Brittleness mostly occurs with spoonfed knowledge that the AI can't generalise or change, although in some rare cases it can be a limitation on learning performance (very few symbolic systems have significant structural learning ability) where learning must be unnecessarily repeated. Connectionists don't run into the former problem only because it's nearly impossible to spoonfeed nontrivial connectionist systems. The latter problem is also unfair, because existing connectionist systems have their own severe limitations on what can be learned, but focusing on series complexity (i.e. simple functions only) rather than 'fluidity'. Brittleness is significantly mitigated through use of probabilistic logic and concurrent use of multiple candidate representations and heuristics (combined into probability distributions). It can be eliminated by sufficient reflective metdata about how and why AI elements are designed, such that the AI can purposely modify those elements at will using the same logic as action planning. This is fiendishly hard to implement - it's similar to research projects to make operating systems based on pervasive self-modifying code, but several orders of magnitude more complex - but at least the design concept for it can be strongly supported in theory. Connectionists have
no strongly supported theories for how to make their designs work - all they have are neat-sounding ideas and 'well the brain is connectionist so something like this must work'.
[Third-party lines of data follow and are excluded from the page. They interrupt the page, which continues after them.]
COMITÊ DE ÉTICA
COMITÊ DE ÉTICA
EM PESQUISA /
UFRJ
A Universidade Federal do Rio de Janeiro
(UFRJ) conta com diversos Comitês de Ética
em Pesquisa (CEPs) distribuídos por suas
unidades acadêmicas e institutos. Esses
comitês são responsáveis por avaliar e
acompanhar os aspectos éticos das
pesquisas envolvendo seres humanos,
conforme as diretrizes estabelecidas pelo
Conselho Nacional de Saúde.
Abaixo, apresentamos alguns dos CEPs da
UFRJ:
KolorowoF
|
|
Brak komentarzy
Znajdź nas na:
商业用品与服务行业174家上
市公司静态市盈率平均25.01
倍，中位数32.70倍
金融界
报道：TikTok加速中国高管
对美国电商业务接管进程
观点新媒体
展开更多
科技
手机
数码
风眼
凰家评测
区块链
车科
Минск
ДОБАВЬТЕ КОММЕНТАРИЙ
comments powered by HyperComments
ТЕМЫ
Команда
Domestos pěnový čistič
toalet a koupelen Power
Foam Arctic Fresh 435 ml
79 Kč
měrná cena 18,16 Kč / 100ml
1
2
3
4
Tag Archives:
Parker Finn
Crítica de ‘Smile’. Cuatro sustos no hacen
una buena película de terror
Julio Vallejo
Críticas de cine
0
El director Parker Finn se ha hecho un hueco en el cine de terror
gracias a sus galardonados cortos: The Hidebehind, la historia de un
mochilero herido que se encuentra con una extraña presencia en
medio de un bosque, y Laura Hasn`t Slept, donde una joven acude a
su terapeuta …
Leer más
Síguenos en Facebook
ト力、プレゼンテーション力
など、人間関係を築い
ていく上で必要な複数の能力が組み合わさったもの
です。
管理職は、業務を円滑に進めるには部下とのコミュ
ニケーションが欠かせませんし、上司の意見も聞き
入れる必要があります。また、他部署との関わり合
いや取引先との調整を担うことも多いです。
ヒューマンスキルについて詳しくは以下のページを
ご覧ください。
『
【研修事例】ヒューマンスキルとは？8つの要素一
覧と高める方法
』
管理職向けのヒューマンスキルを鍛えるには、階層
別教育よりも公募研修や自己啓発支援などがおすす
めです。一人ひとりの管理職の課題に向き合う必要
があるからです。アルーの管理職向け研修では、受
'Shallowness', or the 'empty symbol problem' refers to the fact that classic symbolic AI treats a word with a few attached rules as an adequate model of a complex concept. To be fair, originally that was the only way to do anything even vaguely intelligent looking on the hardware of the time. If you look at say Schank's classic work on scripts and plans in the 70s, it's essentially a big list of regular expressions implemented in Lisp, that take real sentences, simplify them into a standard structure, then create new sentences by looking at word patterns. Faking intelligence like this was actually a very impressive feat of 'knowledge engineering' (as creating expert systems used to be known), but it's incompatible with any serious learning algorithm and completely unable to model sublties, physical situations - anything you can't capture in a few sentences of restricted vocabulary. Searle famously whined about it in the Chinese Room paper and early connectionists swept in with NNs that seemed to do real learning and declared it all irrelevant.
Again, the persistence of this problem stems mainly from the fact that very little real work has been done to overcome it. Cycorp remain the standard bearers for the old vision of symbolic AI, whose workings look almost entirely like English sentences. Others latched onto the 'grounding problem' and mainly viewed it as 'how can we write interface code that bridges the vision code or the NNs to the classic symbolic logic code'. Not much work has been done interfacing symbolic AI to sophisticated physics engines - most of the people who do it are games programmers. Some psychologists have written good treatments of how rich symbols and adaptive level of detail of detail should work (e.g. various papers by Lawrence Barsalou, though the details are different in AI vs humans), which hardly anyone paid attention to. I'm being a little unfair here, in that rich representations make spoonfeeding harder, which means you really need to crack learning and dynamic hypothesis generation at the same time - which comes back to one of the central issues of AGI, that it does not decompose well into subproblems.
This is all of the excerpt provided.